Julgamento do Caso Magnabosco é novamente adiado

29 de agosto de 2019 às 12:09

O caso Magnabosco continua se arrastando no Superior Tribunal de Justiça (STJ). O julgamento, que estava na pauta desta quarta-feira, foi novamente adiado pelo tribunal, por conta de um compromisso particular do ministro Herman Benjamin, que o obrigou a deixar a sessão antes do fim. Com isso, o caso volta a pauta no 11 de setembro. O julgamento começará por  Benjamin, já que ele pediu vista da ação.

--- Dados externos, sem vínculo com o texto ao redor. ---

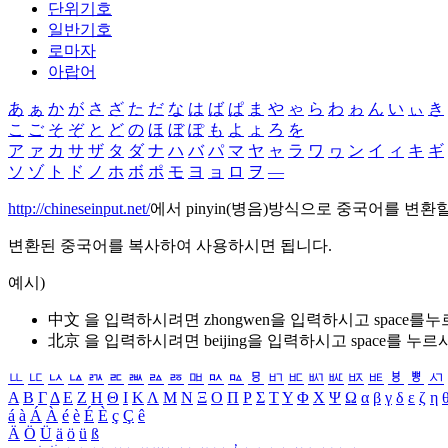
단위기호
일반기호
로마자
아랍어
あ
ぁ
か
が
さ
ざ
た
だ
な
は
ば
ぱ
ま
や
ゃ
ら
わ
ゎ
ん
い
ぃ
き
こ
ご
そ
ぞ
と
ど
の
ほ
ぼ
ぽ
も
よ
ょ
ろ
を
ア
ァ
カ
サ
ザ
タ
ダ
ナ
ハ
バ
パ
マ
ヤ
ャ
ラ
ワ
ヮ
ン
イ
ィ
キ
ギ
ソ
ゾ
ト
ド
ノ
ホ
ボ
ポ
モ
ヨ
ョ
ロ
ヲ
―
http://chineseinput.net/
에서 pinyin(병음)방식으로 중국어를 변환
변환된 중국어를 복사하여 사용하시면 됩니다.
예시)
中文 을 입력하시려면
zhongwen
을 입력하시고 space를
北京 을 입력하시려면
beijing
을 입력하시고 space를 누르
ㅥ
ㅦ
ㅧ
ㅨ
ㅩ
ㅪ
ㅫ
ㅬ
ㅭ
ㅮ
ㅯ
ㅰ
ㅱ
ㅲ
ㅳ
ㅴ
ㅵ
ㅶ
ㅷ
ㅸ
ㅹ
ㅺ
Α
Β
Γ
Δ
Ε
Ζ
Η
Θ
Ι
Κ
Λ
Μ
Ν
Ξ
Ο
Π
Ρ
Σ
Τ
Υ
Φ
Χ
Ψ
Ω
α
β
γ
δ
ε
ζ
η
á
à
Á
À
é
è
É
È
ç
Ç
ê
Ä
Ö
Ü
ä
ö
ü
ß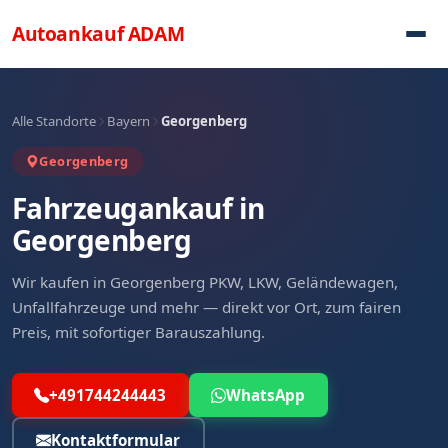
Direkt zum Inhalt
Autoankauf
ADAM
Alle Standorte
Bayern
Georgenberg
Georgenberg
Fahrzeugankauf in
Georgenberg
Wir kaufen in Georgenberg PKW, LKW, Geländewagen,
Unfallfahrzeuge und mehr — direkt vor Ort, zum fairen
Preis, mit sofortiger Barauszahlung.
+491744244443
WhatsApp
Kontaktformular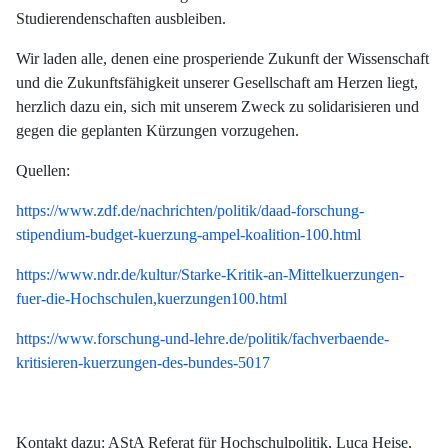
Studierendenschaften ausbleiben.
Wir laden alle, denen eine prosperiende Zukunft der Wissenschaft
und die Zukunftsfähigkeit unserer Gesellschaft am Herzen liegt,
herzlich dazu ein, sich mit unserem Zweck zu solidarisieren und
gegen die geplanten Kürzungen vorzugehen.
Quellen:
https://www.zdf.de/nachrichten/politik/daad-forschung-
stipendium-budget-kuerzung-ampel-koalition-100.html
https://www.ndr.de/kultur/Starke-Kritik-an-Mittelkuerzungen-
fuer-die-Hochschulen,kuerzungen100.html
https://www.forschung-und-lehre.de/politik/fachverbaende-
kritisieren-kuerzungen-des-bundes-5017
Kontakt dazu: AStA Referat für Hochschulpolitik, Luca Heise,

A decisão frustrou a comitiva formada por sete integrantes do Executivo caxiense, que havia viajado a Brasília (DF) para acompanhar o julgamento. Foram à capital o prefeito Daniel Guerra; a diretora executiva Patrícia Ferreira; o chefe de gabinete e irmão do prefeito, Chico Guerra; o titular de Desenvolvimento Econômico, Emílio Andreazza; a secretária de Governo, Patrícia Haubert; a procuradora-Geral adjunta, Geraldine Gollo de Oliveira; e a procuradora Janaína Batassini. Representando o Legislativo, o vereador Adiló Didomenico também acompanhou a sessão.

O caso Magnabosco é considerado uma ameaça à saúde financeira do Município. Em caso de derrota nos tribunais, pode representar o pagamento de indenização calculada em mais de R$ 600 milhões. O processo se refere à cedência de um espaço pela família para a construção da sede da Universidade de Caxias do Sul (UCS). Só que isso não ocorreu, e a área foi devolvida à família. Posteriormente, houve uma invasão da área, resultado no bairro 1º de Maio. A prefeitura foi incluída como ré no processo - o que está em julgamento no STJ agora.